Also, sometimes a noun can be a diptote (so it can't have تنوين) unlike its adjective. For example, رأيتُ حدائقَ جميلةً ("I saw beautiful gardens").


----------



## jmt356

Is حدائق a diptote because it is considered a broken plural more than 2 syllables long?


----------



## barkoosh

Please see here.


----------



## abdulwahid

> In Arabic, nouns and verbs occur in 'default' forms unless acted on by  outside factors عوامل of some kind. A noun in it's generic, vocative and  'unchanged' state is always nominative. In order to *not* be  nominative, there has to be a factor operating on it. Therefore, in a  verbless sentence (which, as a minor correction, is only one kind of  nominal sentence in Arabic - a _jumla ismiyya_ can most certainly have a verb in its predicate as long as the first word is a noun), there is only nominative.
> 
> In other words, in a verbless sentence like الرجلُ كبيرٌ, both nominal  forms 'man' and 'big/old' are in the nominative because there is no word  present which effects them - they stand on their own, and what creates  the meaning of 'to be' is the difference in *definiteness* between them - so there is no need for manipulation of the cases and they stay in their default forms.

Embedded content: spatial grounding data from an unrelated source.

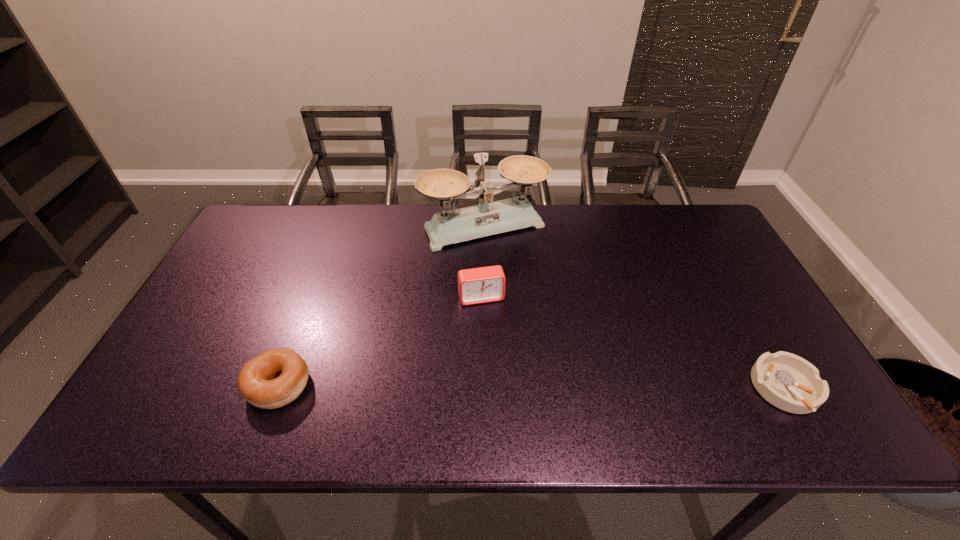 This screenshot has width=960, height=540. I want to click on vacant area situated on the front-facing side of the alarm clock, so click(501, 364).

The width and height of the screenshot is (960, 540). Identify the location of vacant area located 0.180m on the front-facing side of the alarm clock. (500, 361).

Image resolution: width=960 pixels, height=540 pixels. Find the location of `free region located 0.120m on the front-facing side of the alarm clock`. free region located 0.120m on the front-facing side of the alarm clock is located at coordinates (494, 341).

Where is `vacant space located on the front-facing side of the scale`? vacant space located on the front-facing side of the scale is located at coordinates (555, 331).

You are a GUI agent. You are given a task and a screenshot of the screen. Output one action in this format:
    pyautogui.click(x=<x>, y=<y>)
    Task: Click on the free space located on the front-facing side of the scale
    
    Given the screenshot: What is the action you would take?
    pyautogui.click(x=565, y=349)

Where is `vacant region located 0.300m on the front-facing side of the scale`? vacant region located 0.300m on the front-facing side of the scale is located at coordinates (548, 320).

This screenshot has height=540, width=960. In order to click on object situated at the far edge in this screenshot , I will do `click(488, 218)`.

Where is `bagel at the near edge`? This screenshot has height=540, width=960. bagel at the near edge is located at coordinates (256, 383).

Identify the location of ashtray present at the near edge. The width and height of the screenshot is (960, 540). (787, 381).

Locate an element on the screen. This screenshot has width=960, height=540. object that is at the right edge is located at coordinates (787, 381).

This is speculation. If you take any word (like kabiir) and look at it by itself (not in a sentence). Why would it be in the nominative? If we put it in a sentence, Zaydun kabiirun, it would surely be in the nominative but why? Would you say that it's in the nominative because of default, or would you say, as many earlier grammarians, that it's in the nominative because it's beeing affected by the mubtada'? We should also ask why the mubtada' is in the nominativ, is it by default or is it the concept of ibtida' that renders it in the nominative?


----------



## dkarjala

abdulwahid said:


> This is speculation. If you take any word (like kabiir) and look at it by itself (not in a sentence). Why would it be in the nominative? If we put it in a sentence, Zaydun kabiirun, it would surely be in the nominative but why? Would you say that it's in the nominative because of default, or would you say, as many earlier grammarians, that it's in the nominative because it's beeing affected by the mubtada'? We should also ask why the mubtada' is in the nominativ, is it by default or is it the concept of ibtida' that renders it in the nominative?



You're right, I am guilty of speculation in my statement. Of course, almost all proscriptive grammar is speculation - as you well know, even the most ancient grammarians have difficulty deciding correct forms in certain cases and we end up with byforms, etc. due to the presence of the rules of different dialects in the standard language. 

I was trying to give the student an economical rule-of-thumb that will help guide them to the most consistent use of grammar, and I was basically rephrasing the ancient explanation of case in Arabic as the result of various عوامل requiring the case ending on the words they affect. It's true that the nominative case, too, has it's operating factors, but it has more explanatory power to think of it as a basic case. For one thing, the vocative of a simple noun, which is not syntactically involved in a sentence, is the nominative. Also, ابتداء in and of itself can't explain the nominative because not all _mubtada'aat _are nominative (i.e. اسم أنّ ). 

I will retract my gross generalization, though - I did not mean to mislead.


----------



## jmt356

barkoosh said:


> Please see here.


I did not see حدائق listed in the resource you cite. However, my best guess is that حدائق is considered a diptote because it is a broken plural more than 2 syllables long. Therefore, it does not take تنوين.


----------



## barkoosh

Arabic is all about patterns my friend. You just can't make a list, for example, of all the broken plurals that are diptotes. Patterns, or forms, are used to know if a certain broken plural is a diptote or not.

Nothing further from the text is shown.